Just as optimizing the non-bottlenecks with lots of excess capacity would be wasted effort, any optimization already present at a non-bottleneck shouldn’t be counted when evaluating how optimized the codebase is, because it doesn’t matter. (To a reasonable approximation. Yes, as the code changes, the bottlenecks could move. A function could suddenly be called a million times more often than before and need optimizing. If it was pre-optimized, that’d be a benefit. But most functions will never become bottlenecks, so pre-optimizing just in case has a low value.)
Suppose a piece of software consists of one function which calls many sub-functions which call sub-sub-functions. How many speed bottlenecks does it have? Approximately one, just like a chain has one weakest link. In this case we’re adding up time taken by different components. The vast majority of sub-functions will be too fast to matter much. One or a small number of sub-functions use most of the time. So it’s a small number of bottlenecks but not necessarily one. (Note: there are never zero bottlenecks: no matter how much you speed stuff up, there will be a slowest sub-function. However, once the overall speed is fast enough, you can stop optimizing.) Software systems don’t necessarily have to be this way, but they usually are, and more balanced systems don’t work well.
Applied to Ideas
I propose viewing ideas from the perspective of chains with weakest links or bottlenecks. Focus on a few key issues. Don’t try to optimize the rest. Don’t update your beliefs using evidence, increasing your confidence in some ideas, when the evidence deals with non-bottlenecks. In other words, don’t add more plausibility to an idea when you improve a sub-component that already had excess capacity. Don’t evaluate the quality of all the components of an idea and combine them into a weighted average which comes out higher when there’s more excess capacity for non-bottlenecks.
BTW, what is excess capacity for an idea? Ideas have purposes. They’re meant to accomplish some goal such as solving a problem. Excess capacity means the idea is more than adequate to accomplish its purpose. The idea is more powerful than necessary to do its job. This lets it deal with variance, and may help with using the idea for other jobs.

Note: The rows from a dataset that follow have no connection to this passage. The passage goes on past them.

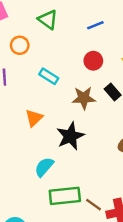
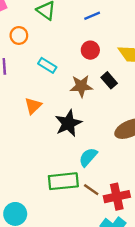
cyan semicircle: (44, 167) -> (88, 157), moved

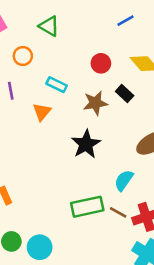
blue line: (92, 16) -> (126, 21), moved
orange triangle: (33, 106) -> (42, 112), moved
cyan semicircle: (88, 157) -> (124, 180), moved

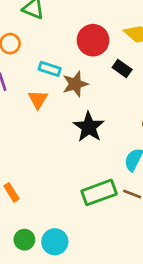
red circle: (101, 63) -> (93, 40), size x1.5
brown star: (95, 103) -> (75, 84), moved

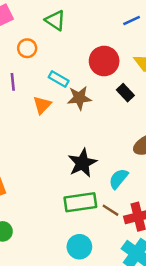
black star: (89, 127) -> (82, 163), moved
cyan circle: (55, 242) -> (79, 247), moved

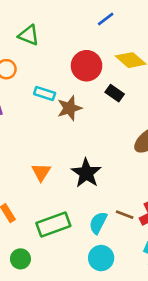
orange triangle: (42, 105) -> (41, 172), moved
cyan semicircle: (118, 179) -> (98, 223), moved
green rectangle: (80, 202) -> (53, 225), moved

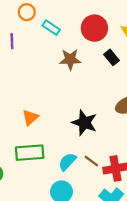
cyan rectangle: (45, 94) -> (51, 28), moved
orange triangle: (41, 172) -> (30, 117), moved
black star: (86, 173) -> (84, 123), moved, turned -30

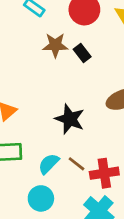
black rectangle: (111, 57) -> (82, 53), moved

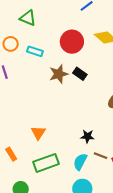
black star: (70, 119) -> (87, 136), moved, size x0.6

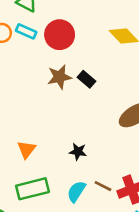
red circle: (72, 42) -> (60, 35), moved
cyan rectangle: (35, 51) -> (26, 31), moved
black star: (87, 136) -> (78, 152), moved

Besides the relevance to adding up the weight of the evidence or arguments, this perspective explain why thinking is tractable in general: we’re able to focus our attention on a few key issues instead of being overwhelmed by the ~infinite complexity of reality (because most sub-issues we deal with have excess capacity, so they require little attention or optimization).
Note: In some ways, I have different background knowledge and perspective than the typical poster here (and in some ways I’m similar). I expect large inferential distance. I don’t expect my intended meaning to be transparent to readers here. (More links about this: one, two.) I hope to get feedback about which ideas people here accept, reject or want more elaboration on.
Acknowledgments: The ideas about chains, bottlenecks, etc., were developed by Eliyahu Goldratt, who developed the Theory of Constraints. He was known especially for applying the methods of the hard sciences to the field of business management. Above, I’ve summarized some Goldratt ideas and begun relating them to Bayesian epistemology.